Und dann traf ich eine Entscheidung:

Ich esse ab jetzt zu 80–90 % so, dass es meinem Körper gut tut – und zu 10–20 % so, dass es meiner Seele gut tut.

Nicht 100 %.
Nicht „alles oder nichts“.
Nicht perfekt.

Sondern natürlich. Authentisch. Nachhaltig.

Und plötzlich veränderte sich alles.

1. Der Druck fiel ab.

Ich musste mich nicht mehr messen, kontrollieren, optimieren.
Und ohne Druck konnte ich endlich hören, was mein Körper eigentlich möchte.

2. Genuss war wieder erlaubt.

Ich entdeckte, wie befreiend es ist, Schokolade zu essen – nicht heimlich, nicht schnell, nicht als Trostpflaster, sondern genussvoll.
Ohne Reue. Ohne Drama.

3. Ich aß automatisch weniger.

Weil das Verbot weg war.
Weil der Reiz verschwand.
Weil ich nicht mehr „alles reinpacken“ musste, bevor ich morgen wieder „brav“ sein sollte.

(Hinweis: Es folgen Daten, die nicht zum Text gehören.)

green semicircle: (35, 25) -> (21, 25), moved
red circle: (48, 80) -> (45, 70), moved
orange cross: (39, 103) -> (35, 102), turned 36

4. Ich nahm ab – ohne Kampf.

Nicht, weil ich perfekt war.
Sondern weil ich endlich ehrlich mit mir wurde.

5. Essen wurde leicht.

Und Leichtigkeit zieht im Leben immer mehr Leichtigkeit an.

Was ich losgelassen habe, war nicht die Ernährung.

Es war:

  • der innere Kritiker
  • der ständige Druck „es richtig machen zu müssen“
  • die Angst vor Fehlern
  • die Idee, dass nur Disziplin mich schlank machen kann
  • und das Gefühl, versagt zu haben, wenn ich Lust auf etwas „Ungesundes“ hatte

Was ich stattdessen gewonnen habe?

Freiheit. Genuss. Vertrauen. Und ein entspanntes, nachhaltiges Abnehmen – ohne Perfektion.

Und jetzt frage ich dich:

Was würdest du in deinem Leben loslassen, wenn du wüsstest, dass es danach leichter wird?

Vielleicht ist es auch bei dir der Perfektionsdruck.
Vielleicht der Gedanke, „es müsste doch endlich klappen“.
Vielleicht die Angst, wieder zu scheitern.

Du musst nicht perfekt sein, um abzunehmen.
Du musst nicht hart sein, um dauerhaft Veränderungen zu schaffen.
Du musst nur anfangen, dir zu vertrauen.